Exercise goal »
Where a line of the data holds the word "zwischen", copy that line.

··· Exercise data

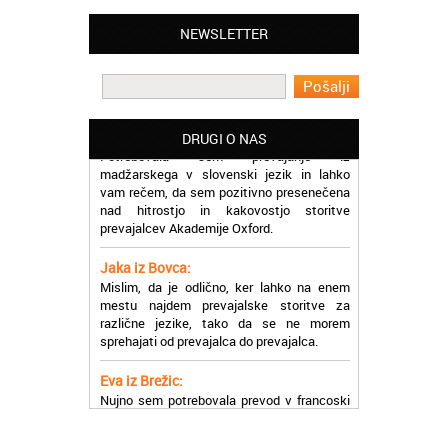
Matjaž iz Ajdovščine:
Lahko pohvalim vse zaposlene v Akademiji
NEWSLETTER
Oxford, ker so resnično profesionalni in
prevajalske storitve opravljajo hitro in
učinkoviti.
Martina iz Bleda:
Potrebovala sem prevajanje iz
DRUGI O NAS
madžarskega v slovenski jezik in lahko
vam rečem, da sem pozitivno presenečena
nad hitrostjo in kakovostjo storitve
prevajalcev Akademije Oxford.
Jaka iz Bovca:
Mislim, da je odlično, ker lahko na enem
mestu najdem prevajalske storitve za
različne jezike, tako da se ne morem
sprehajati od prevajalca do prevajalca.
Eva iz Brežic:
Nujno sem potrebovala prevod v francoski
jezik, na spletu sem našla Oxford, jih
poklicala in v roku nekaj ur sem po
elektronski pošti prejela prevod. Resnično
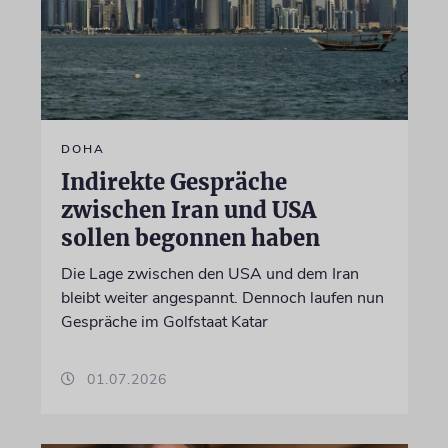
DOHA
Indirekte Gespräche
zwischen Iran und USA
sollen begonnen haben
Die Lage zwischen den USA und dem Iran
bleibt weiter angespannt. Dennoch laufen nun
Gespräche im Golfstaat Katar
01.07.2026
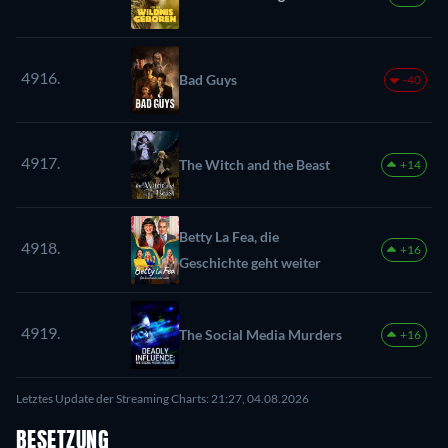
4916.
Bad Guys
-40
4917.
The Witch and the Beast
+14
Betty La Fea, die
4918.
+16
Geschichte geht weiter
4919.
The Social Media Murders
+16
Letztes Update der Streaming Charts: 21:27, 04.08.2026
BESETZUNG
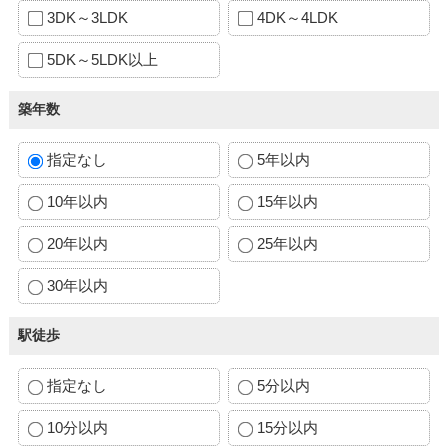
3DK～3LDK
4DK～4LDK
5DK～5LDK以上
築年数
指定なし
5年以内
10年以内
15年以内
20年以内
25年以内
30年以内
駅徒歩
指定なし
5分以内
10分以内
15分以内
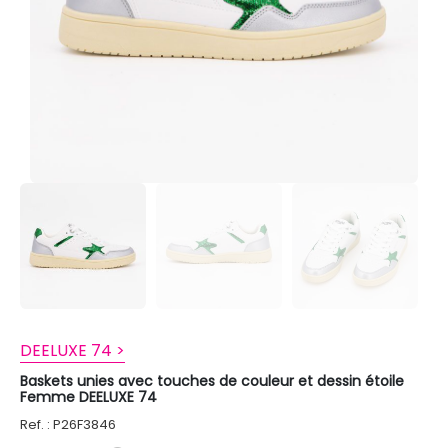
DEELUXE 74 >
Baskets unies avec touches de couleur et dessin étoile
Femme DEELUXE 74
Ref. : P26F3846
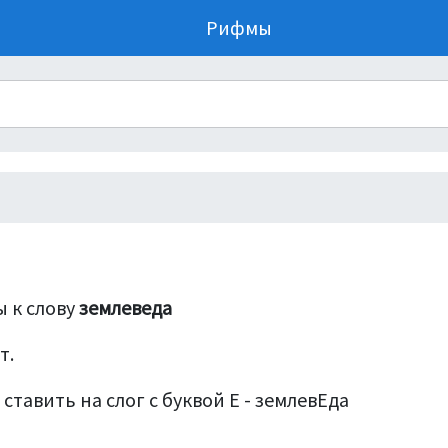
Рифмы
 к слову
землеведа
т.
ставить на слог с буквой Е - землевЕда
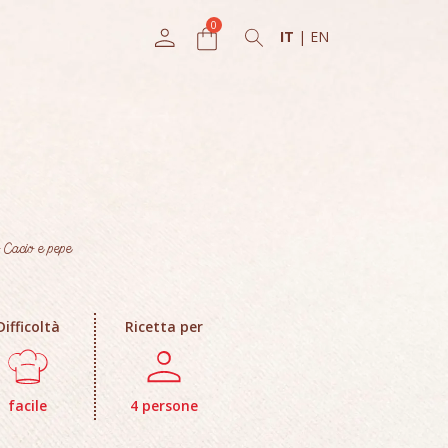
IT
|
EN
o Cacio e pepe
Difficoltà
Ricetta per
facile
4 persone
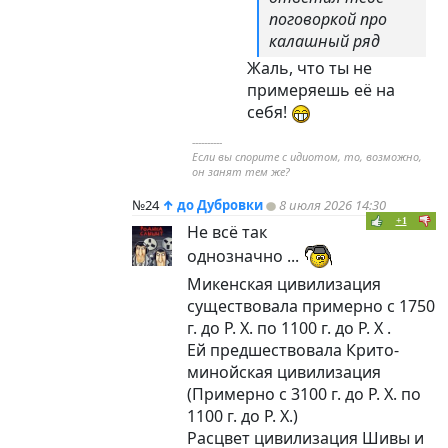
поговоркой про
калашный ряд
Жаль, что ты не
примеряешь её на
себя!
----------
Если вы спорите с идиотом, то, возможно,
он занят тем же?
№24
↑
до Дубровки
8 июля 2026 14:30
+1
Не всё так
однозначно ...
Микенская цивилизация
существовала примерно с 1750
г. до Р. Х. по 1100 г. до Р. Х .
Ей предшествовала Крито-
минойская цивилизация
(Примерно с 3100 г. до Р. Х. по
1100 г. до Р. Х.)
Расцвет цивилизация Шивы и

······

Answer to this problem »
zwischen Iran und USA
Die Lage zwischen den USA und dem Iran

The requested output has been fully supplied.